What to return is the tail of the data, from the line that contains "Sam feleségét (Natalie" down to the last line, copied exactly.

[Data extract Boundary: Start]

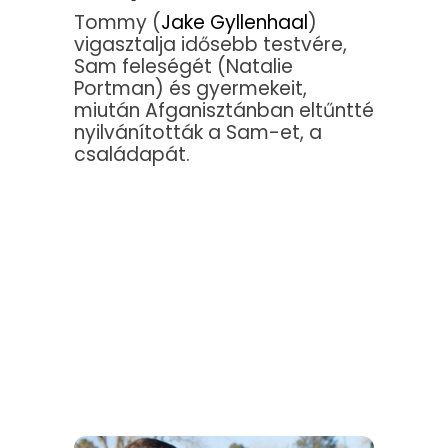
Tommy (
Jake Gyllenhaal
)
vigasztalja idősebb testvére,
Sam feleségét (Natalie
Portman) és gyermekeit,
miután Afganisztánban eltűntté
nyilvánították a Sam-et, a
családapát.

[Data extract Boundary: End]

### Task solution
Sam feleségét (Natalie
Portman) és gyermekeit,
miután Afganisztánban eltűntté
nyilvánították a Sam-et, a
családapát.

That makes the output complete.